Zupełnie wszystko. - Nie daje rady.

- PANI MC! - usłyszałam znienacka wołanie mężczyzny. - Słucham? - zapytałam tajemniczego głosu. - SŁYSZY MNIE PANI? - Tak. - Widzi pani? - Co widzę? - Mnie? - zaczęłam się rozglądać. Lecz nic ani nikogo nie ujrzałam. - Nie widzę. - Proszę lecieć! Pani Mary!

Co się dzieje? Jaka pani Mary?

- BRRR — tym razem do moich uszu dotarł dźwięk mojego dzwonka z telefonu. Coś się nie zgadza. Nie czuje wibracji. Ostatnio przecież włączyłam? - Więc wyjęłam telefon z kieszeni. Jednak na ekranie nie było widać ani słychać żadnego powiadomienia.
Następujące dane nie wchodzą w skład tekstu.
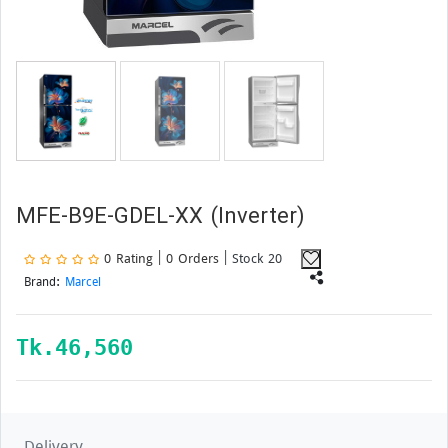
MFE-B9E-GDEL-XX (Inverter)
0 Rating | 0 Orders
| Stock 20
Brand:
Marcel
Tk.
46,560
Delivery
- Odbierz telefon. Słyszy mnie nadal pani? - Tak. Nie rozumiem. - Spokojnie wszystko będzie dobrze. - Słucham?

Jest jeszcze dziwniej niż poprzednio.

- Ała. - przeklęłam w głowie na nagły poczuty mocny ból brzucha. - Boli cię brzuch? - Tak strasznie boli.. - Nie ruszaj się. Da pani radę.
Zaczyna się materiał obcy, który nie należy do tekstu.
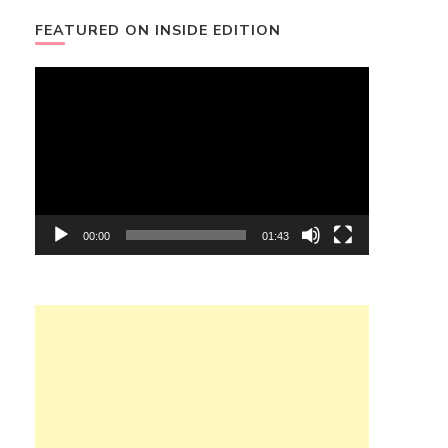
FEATURED ON INSIDE EDITION
Video
Player
00:00
01:43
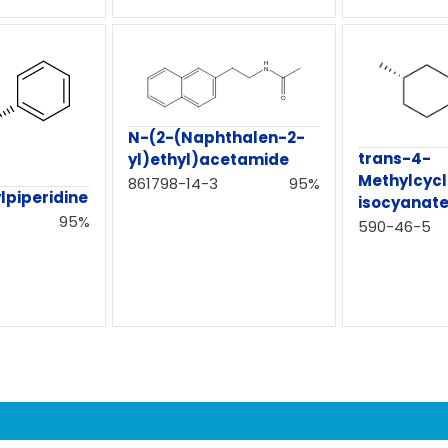
N-(2-(Naphthalen-2-
trans-4-
yl)ethyl)acetamide
Methylcycl
861798-14-3
95%
lpiperidine
isocyanat
95%
590-46-5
Do jasnej cholery! Z kim ja gadam?! Nikogo nie widzę! Halo!?

Ból jest coraz większy. - Przed oczyma coraz więcej pojawia się ciemnych plam. Moja głowa powoli pęka na kilka kawałeczków. Czuję jakbym powoli, umierała, chodź nigdy, nie umierałam. - Powoli upadam w dół na ziemię. - Tracę jakiekolwiek siły na podtrzymanie się na nogach. Coraz bardziej duszno mi. Ciężko złapać powietrze. Gorąco jest jak w piekle.

- Spokojnie. Wszystko będzie dobrze. Zaraz się pani obudzi ze snu.. - Jakiego snu?
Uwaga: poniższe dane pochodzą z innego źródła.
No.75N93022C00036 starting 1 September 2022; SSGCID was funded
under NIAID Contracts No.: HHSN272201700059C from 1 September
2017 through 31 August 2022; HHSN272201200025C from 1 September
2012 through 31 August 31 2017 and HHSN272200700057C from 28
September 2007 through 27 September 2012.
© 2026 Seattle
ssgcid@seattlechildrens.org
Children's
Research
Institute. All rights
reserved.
I wtedy okazało się, że to sen...

Czuję uginający się lekko materac pod moim ciałem i pot spływający po mnie. Łóżko się wydaję jakieś zupełnie inne. Mamy tylko dwuosobowe, ja z Jake. A mam wrażenie, że ma mniejszy rozmiar na szerokość.

- Potrafisz otworzyć oczy? - znów usłyszałam tajemniczy głos. - Co się stało? - zmęczona otworzyłam oczy. A moim oczom ukazał się lekarz. - Co się stało? - powtórzyłam kolejny raz o wiele zdezorientowana niż poprzednio. - Nie mogę na razie mówić szczegółów. Jak się czujesz? - Dlaczego doktor nie mówi po koreańsku? Nie rozumiem. - Jest pani w szpitalu za Duskwood. - ZA DUSKWOOD??! ALE JAKIM CUDEM? - Głowa mnie boli. Nic nie pamiętam. - Później wytłumaczę Pani co dokładnie, stało. Musi pani odpocząć. Była u pani przyjaciółka Jessy. Pamięta Pani ją? - Tak, tak. Ile leżę już w szpitalu? - Dzień albo dwa. W razie potrzeby proszę zawołać. - Dobrze. - wyszedł szybko z pokoju.

Nic nie rozumiem

To nie ma kompletnego sensu. To się nie trzyma po prostu kupy. - Nie wiem, co myśleć. Teraz nie jestem pewna, co było snem, a rzeczywistością. Mogę w każdej chwili pomylić wszystko z prawdą. Nie wiem, czy czegoś nie zapomniałam.

Nie wiem, czy ja i Jake na serio się pokłóciliśmy.

Rozejrzałam się po sali, szukając mojego telefonu, lecz nigdzie go nie było.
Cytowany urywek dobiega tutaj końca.